In 1975, Stisher enrolled at Ball State University, where he received a bachelor's degree in music education in 1979. 

One week after he and Teri got married, the couple moved to Jefferson City, Missouri, where he took a job as associate band director at Jefferson City High School. Three years later, the Stishers moved back to Indiana, where he took over as director of the Yorktown High School band.

After five years there behind the podium, Stisher decided to give grad school a try, enrolling in classes at Louisiana State University in Baton Rouge. After spending a year studying and serving as a conducting intern, Stisher graduated in 1988 with a master's degree in wind conducting.

That fall, at the recommendation of one of his former Ball State instructors, he took over as director of the La Porte High School band program, a treasured institution that was in rough shape at the time, Stisher said.

"Music has always been important here — the community expects it," he said. "I learned that very quickly."

Despite the pressure, Stisher did not spend his first years worrying about championships, but on rebuilding and reorganizing the program, he said. 

The following year, he started the La Porte High School Jazzfest alongside his friend and fellow music educator, Jim Widner. The concert, which celebrated its 30th anniversary last month, gives students a chance to perform alongside professional musicians, who also provide instruction to students during their visit.

In 1990, Stisher founded the school's Winter Color Guard, which has gone on to win many Midwest Color Guard Circuit Championships and has been a finalist in the Winter Guard International World Championships four times. The school's Jazz Band, another program he developed, has also enjoyed much success over the years, winning multiple festivals in Indiana and Missouri and playing during the Indiana Music Education Association State Convention.

Under his leadership, the La Porte Marching Band has become a perennial favorite in the state competitive scene, winning a state championship in 2014 and serving as state runner-up in 2015, 2016 and 2018. The school's Wind Ensemble is also a three-time state concert band finalist.

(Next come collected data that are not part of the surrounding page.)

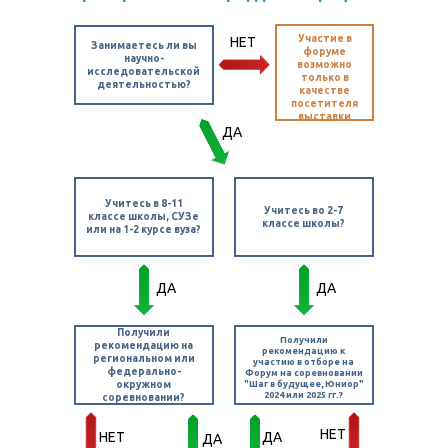
Участие в
НЕТ
Занимаетесь ли вы
форуме
научно-
возможно
исследовательской
только в
деятельностью?
качестве
посетителя
выставки
ДА
Учитесь в 8-11
Учитесь во 2-7
классе школы, СУЗе
классе школы?
или на 1-2 курсе вуза?
ДА
ДА
Получили
Получили
рекомендацию на
рекомендацию к
региональном или
участию в отборе на
федерально-
Форум на соревновании
окружном
"Шаг в будущее, Юниор"
2024 или 2025 гг.?
соревновании?
НЕТ
НЕТ
ДА
ДА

Stisher has also racked up many personal accolades over the years. Phi Beta Mu International Bandmasters Fraternity named him as its 2006 Outstanding Indiana Bandmaster, and he won the Chicagoland Outstanding High School Music Educator Award the following year. The Midwest Color Guard Circuit also inducted him into its hall of fame in 2009.

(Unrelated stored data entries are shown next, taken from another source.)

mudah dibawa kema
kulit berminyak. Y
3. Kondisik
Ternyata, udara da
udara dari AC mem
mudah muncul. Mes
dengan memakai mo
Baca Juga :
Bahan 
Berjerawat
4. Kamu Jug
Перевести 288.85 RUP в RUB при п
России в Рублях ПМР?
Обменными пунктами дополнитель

"Everywhere I've gone, I wanted to make things better," he said about his career at La Porte High School. "That's what I'm most proud of here."

Stisher is quick to point out that he was just one cog in La Porte's band machine, though. He likens himself to the titular character in the "Wizard of Oz," as the man behind the curtains, pushing switches here or there to make sure everything goes off without a hitch. 

"I could not have done what we've done alone," he said. "It takes the kids, staff and parents to make this program successful."

What has driven Stisher these past three decades is not the awards, but witnessing the power that music education has on students, he said. While not every student is a musical virtuoso, everyone who participates in the program winds up developing a strong sense of self-discipline — and many deep friendships to boot, Stisher said.

Stisher's blunt honesty and sense of humor, which one of his former administrators labeled "positive sarcasm," has helped him to develop close bonds with many of his students, as well. Former students traveled as far as New York and Oklahoma to wish him a fond farewell during his retirement party last Sunday, he said.

"It means a lot," he said.

Stisher shared one final piece of advice for students — try to figure out what they love to do and find a way to make a living doing so while serving others. If that love happens to be music, he hopes that students will find a way to share that passion with others, just as he has done for so many years.

"Just pass it on," he said. "That's all you need to do."